Important Information About Juvenile Psoriatic Arthritis Disease
Juvenile Psoriatic Arthritis is a chronic disorder that occurs with the inflammation of joints in minors. Both males and females get affected by this disease and approximately 8-20% of juvenile arthritic patients are psoriatic arthritis patients. The average age at which JPA was diagnosed in children (Median age of onset) is 4.5 years for females and 10 for boys. Females also hold the majority among patients.
Causes and Symptoms:
Here is another mysteries disease for which, no cause has yet been identified. In most cases, psoriasis is preceded by arthritis. Hence there can be a connection between previous psoriasis infections and this disease. Genetic disorders are also taken into consideration, though no one has been able to produce substantial proof to pass the theory.

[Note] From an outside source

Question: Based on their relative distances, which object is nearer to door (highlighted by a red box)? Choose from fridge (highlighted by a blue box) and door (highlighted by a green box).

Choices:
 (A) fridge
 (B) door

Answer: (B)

A few of the very common symptoms are associated with the joints. JPA is considered monoarticular. This means only one joint is affected at the initial stage. Quite often the fingers and toes are the first to get affected. Other joints are the hip, tendons and sole. Joints begin to look swollen, inflamed with difficulty in performing physical activities. If fluid builds up inside the joints in fingers and toes, they can even end up looking like sausages.

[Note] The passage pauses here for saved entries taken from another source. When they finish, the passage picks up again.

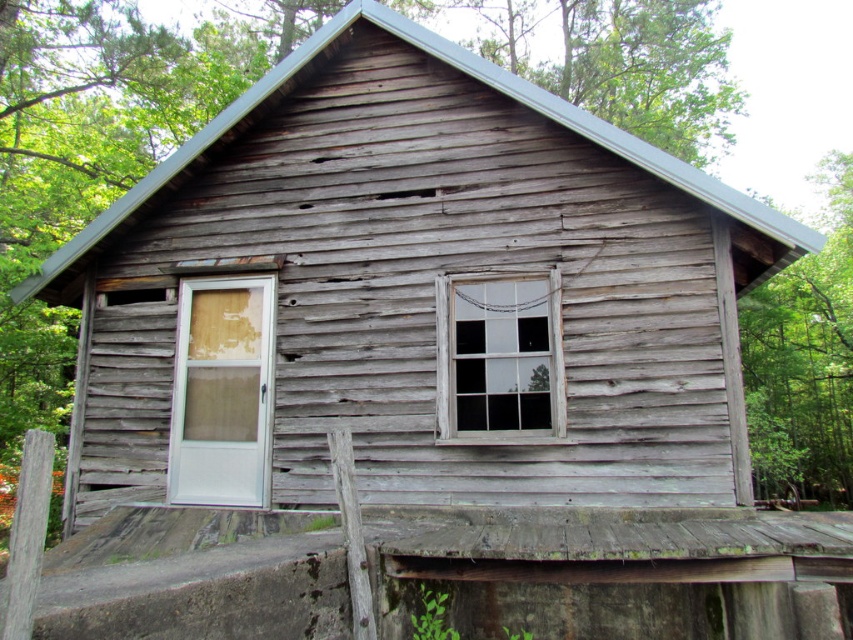 Question: Which object is positioned closest to the green leafy tree at upper right?

Choices:
 (A) clear glass window at center
 (B) white plastic door at left

Answer: (A)

Question: Which point is closer to the camera taking this photo?

Choices:
 (A) (779, 324)
 (B) (247, 365)

Answer: (B)

Question: Which object is farther from the camera taking this photo?

Choices:
 (A) green leafy tree at upper right
 (B) clear glass window at center
 (C) white plastic door at left

Answer: (C)

Question: In this image, where is white plastic door at left located relative to clear glass window at center?

Choices:
 (A) right
 (B) left

Answer: (B)

Question: Is green leafy tree at upper right further to the viewer compared to white plastic door at left?

Choices:
 (A) no
 (B) yes

Answer: (A)

Question: Can you confirm if green leafy tree at upper right is positioned to the left of clear glass window at center?

Choices:
 (A) yes
 (B) no

Answer: (B)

As for psoriasis symptoms, the skin begins to produce red or pink patches of skin cells. These are scaly and sometimes irritating. Often found in locations such as the affected joints, knees, elbows, navel and scalp. If the disease is mild, only a few locations will be affected. Itching and burning are some of the other associated symptoms. The nail is another area that gets affected by JPA. 71 % of children experience loosened pitted nails with horizontal lines on them.
The worst case scenario would be deformities to the joint and skeletal growth, shortening of fingers and contracture of joints. Apart inflammation to the eye, particularly in the iris and conjunctiva can result in permanent damages.
Treatment is given to manage the pain, prevent future joint deteriorations and control inflammation. Light dosages of the drugs given to adults are prescribed for children as well. In addition to this, parents are also advised to give children lots of rest and adequate physical therapy. Most of the research indicates that supplements, such as glucosamine HCL, are simply not effective.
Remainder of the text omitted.